Saffron is somewhat renowned for sometimes costing more per weight than gold.

=== Buyers ===
Experienced saffron buyers often have rules of thumb when deliberating on their purchases. They may look for threads exhibiting a vivid crimson colouring, slight moistness, and elasticity. They reject threads displaying the telltale dull brick-red colouring—indicative of old stock—and broken-off debris collected at the container's bottom, indicative of age-related brittle dryness. Such aged samples are most likely encountered around the main June harvest season, when retailers attempt to clear out the previous season's old inventory and make room for the new season's crop. Buyers recommend that only the current season's threads be used.

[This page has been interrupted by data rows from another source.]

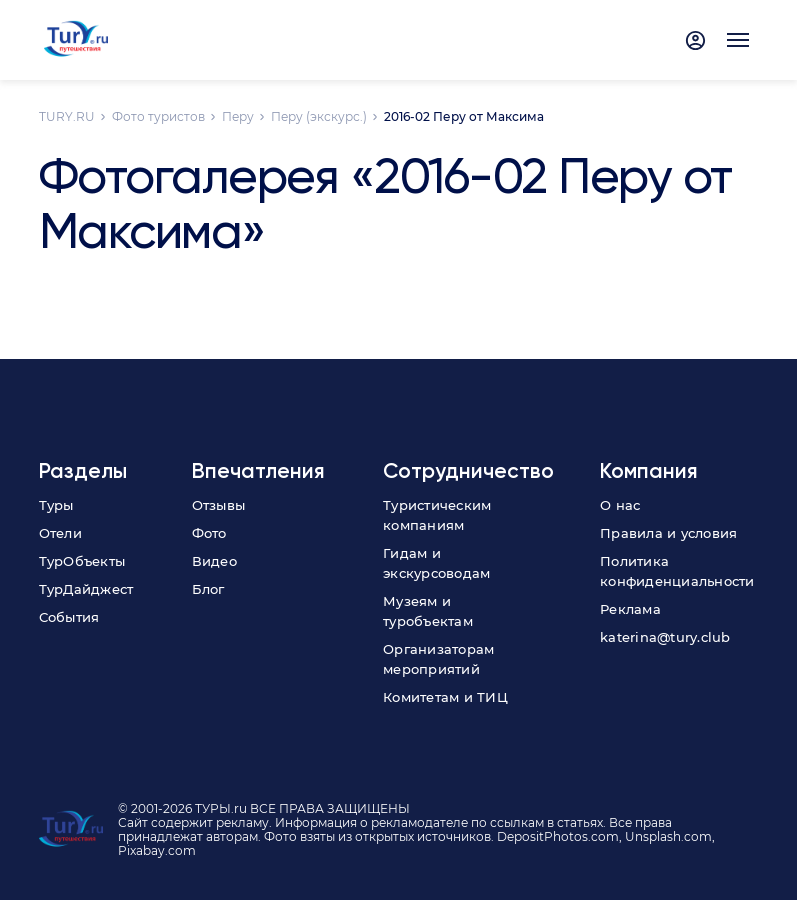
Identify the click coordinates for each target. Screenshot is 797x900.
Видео (214, 561)
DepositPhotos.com (558, 836)
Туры (56, 505)
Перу (238, 116)
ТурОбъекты (82, 561)
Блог (208, 589)
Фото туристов (158, 116)
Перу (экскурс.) (319, 116)
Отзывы (219, 505)
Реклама (630, 609)
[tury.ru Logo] (76, 40)
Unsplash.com (668, 836)
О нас (620, 505)
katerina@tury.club (665, 637)
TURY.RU (67, 116)
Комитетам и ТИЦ (445, 697)
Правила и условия (668, 533)
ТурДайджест (86, 589)
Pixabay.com (157, 850)
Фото (209, 533)
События (69, 617)
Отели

Reputable saffron wholesalers and retailers will indicate the year of harvest or the two years that bracket the harvest date; a late 2002 harvest would thus be shown as "2002/2003".

For the entire of 2013, the Guruvayur temple of India, known as particularly affluent, had an agreement with Jammu & Kashmir Agro Industries Development Corporation for the routine purchasing of an amount equal to 10 kg a month.

=== Market size and trends ===
Saffron use is projected to increase worldwide after 2019, from US$944 million to US$1.6 billion in 2027, particularly as a cosmetic and pharmaceutical ingredient in hair care products and dietary supplements. Its common use as an alternative to artificial colorings in ethnic cooking and textiles have further boosted projected sales for the spice. Constraints in supply due to sanctions against Iran, and high production costs will likely lead to increased prices as global demand for saffron will almost double in the next decade.